To go along with the recently reviewed Derived Collection of Enum Cases, I'd like to propose that we also derive a Case enum for all enums.
The problem
One of the biggest issues I have with using enums is that comparing the case of two enums is really painful. Take for example, if I decided to make a game called Orc vs Elves vs Humans, and decided to represent them as an enum
enum Race {
case orc(weapon: Weapon)
case elf(spell: MagicSpell)
case human(karateMove: KarateMove)
func attack(race: Race) {}
}
Now lets say that there's a crazy wizard, who every 30 seconds casts a spell that makes a random one of these races invincible. Unfortunately, right now in Swift there's not really a clean way to do it. How do I store which of these races is the currently invincible one?
Pitch
Can we auto-synthesize an internal Case enum inside of enums to represent the case and expose that via a case var? For example:
enum Race {
case orc(weapon: Weapon)
case elf(spell: MagicSpell)
case human(karateMove: KarateMove)
func attack(race: Race) {}
/// AUTO-SYNTHESIZED
enum Case {
case orc
case elf
case human
}
// AUTO-SYNTHESIZED
var `case`: Case {
switch self {
case .orc:
return .orc
case .elf:
return .elf
case human:
return .human
}
}
}
That would solve our above problem because we could use:
var invincibleRace: Race.Case
and for checking if we can attack it?
func attack(race: Race) {
guard race.case != invincibleRace else { return }
doDamage()
}
It would also make it possible to compare the case of two enums, which is currently super painful.
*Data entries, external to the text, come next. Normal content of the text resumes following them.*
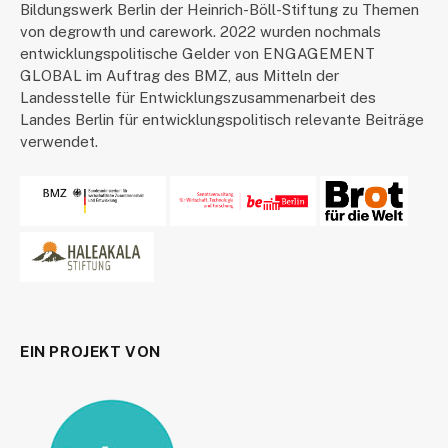
Bildungswerk Berlin der Heinrich-Böll-Stiftung zu Themen
von degrowth und carework. 2022 wurden nochmals
entwicklungspolitische Gelder von ENGAGEMENT
GLOBAL im Auftrag des BMZ, aus Mitteln der
Landesstelle für Entwicklungszusammenarbeit des
Landes Berlin für entwicklungspolitisch relevante Beiträge
verwendet.
EIN PROJEKT VON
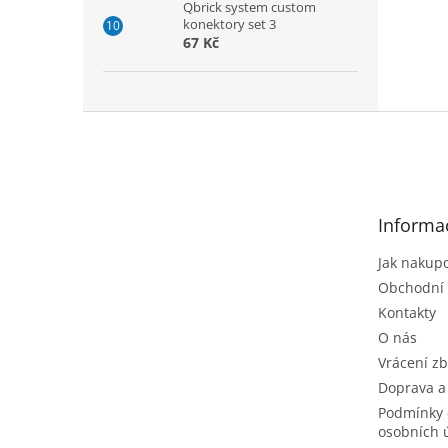
Qbrick system custom
konektory set 3
67 Kč
Z
á
p
a
t
Informa
í
Jak nakup
Obchodní
Kontakty
O nás
Vrácení zb
Doprava a
Podmínky 
osobních 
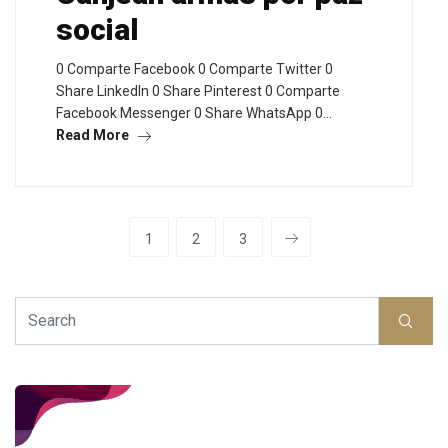
social
0 Comparte Facebook 0 Comparte Twitter 0
Share LinkedIn 0 Share Pinterest 0 Comparte
Facebook Messenger 0 Share WhatsApp 0…
Read More
1
2
3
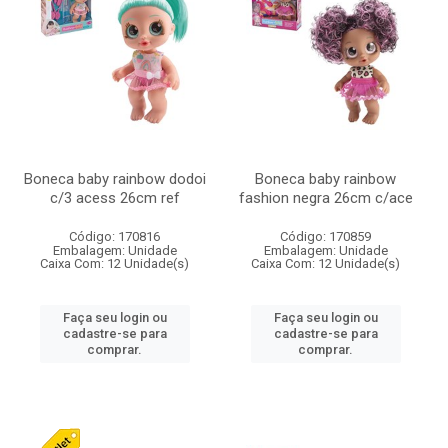
Boneca baby rainbow dodoi
Boneca baby rainbow
c/3 acess 26cm ref
fashion negra 26cm c/ace
Código: 170816
Código: 170859
Embalagem: Unidade
Embalagem: Unidade
Caixa Com: 12 Unidade(s)
Caixa Com: 12 Unidade(s)
Faça seu login ou
Faça seu login ou
cadastre-se para
cadastre-se para
comprar.
comprar.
Say we have:
let a = Race.orc(weapon: Sword())
let b = Race.elf(spell: Fireball())
This is what we have to do now:
switch(a, b) {
case (.orc, .orc):
return true
case (.elf, .elf):
return true
case (.human, .human):
return true
default:
return false
}
}
This is what it would look like with the synthesized case:
return a.case == b.case
I've been using sourcery to autogenerate these already, but it's worked well enough that I think it's worth considering for Swift itself.